The museum is currently showing a thorough and considered exhibition devoted to art and fashion, Across Art and Fashion, a cleverly comprehensive look at some of the most famous collaborations and collusions, not the least of which is the inclusion of Elsa Schiaparelli’s iconic 1937 ‘Lobster’ dress embellished by Salvador Dali and on loan from the Philadelphia Museum of Art. There are much earlier examples, too, of how fashion looked to art in the 1865 photographs by Dante Gabriel Rossetti of Jane Morris in pre-Raphaelite garb, and an exquisite dress by Rosa Genoni from 1906 directly inspired by Botticellis’ beautiful Primavera of 1842, housed fittingly in Florence’s Uffizi.

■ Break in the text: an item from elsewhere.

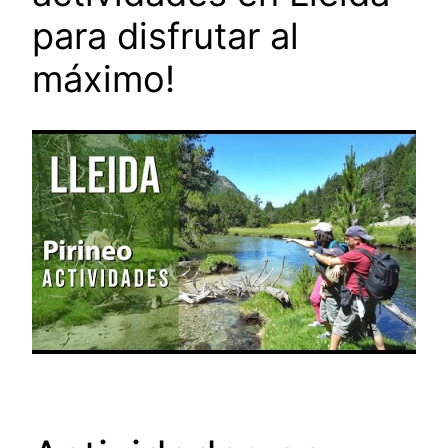
para disfrutar al
máximo!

The exhibition tracks the ever changing relationship between art and fashion through the stunning examples of Madame Fortuny’s ‘Delphos’ dresses from 1911, Sonia Delaunay’s beautiful abstarction, right through to Andy Warhol’s fashion illustration for the likes of I.Magnin displayed alongside his photographs in drag, as well as Yves Saint Laurent’s ‘Mondrian’ dress. These are interspersed with Ferragamo’s engagements with fashion, exemplified by its 1958 shoe Tirassegno which took its inspiration from the work of American painter Kenneth Nolan and more recently their collaboration with artist Lee Seahyun. Across Art and Fashion is replete with superb examples of work, such as Issey Miyake’s collaborations with Yasumasa Morimura, and asks difficult questions about when does fashion become art, with the inclusion of couture pieces from Viktor and Rolf, Gareth Pugh, Hussein Chalayan and Alexander McQueen alongside the work of artists whose project involves an engagement with fashion. There are several brilliant Nick Cave Sound Suits and a Yinka Shonibare installation, too.
The exhibition features rigorous curation, with didactic panels and the inclusion of a great deal of support material in the form of historically relevant photographs for example. A Magazine has created a bespoke video room that recreates a kind of moving moodboard, bringing the idea of art and fashion firmly into the 21st century. Across Art and Fashion runs until April 2017 so there is ample time to see it in Florence, as well as it companion venues across Florence and Prato, and take in an aperol spritz at Hotel Lungarno afterwards.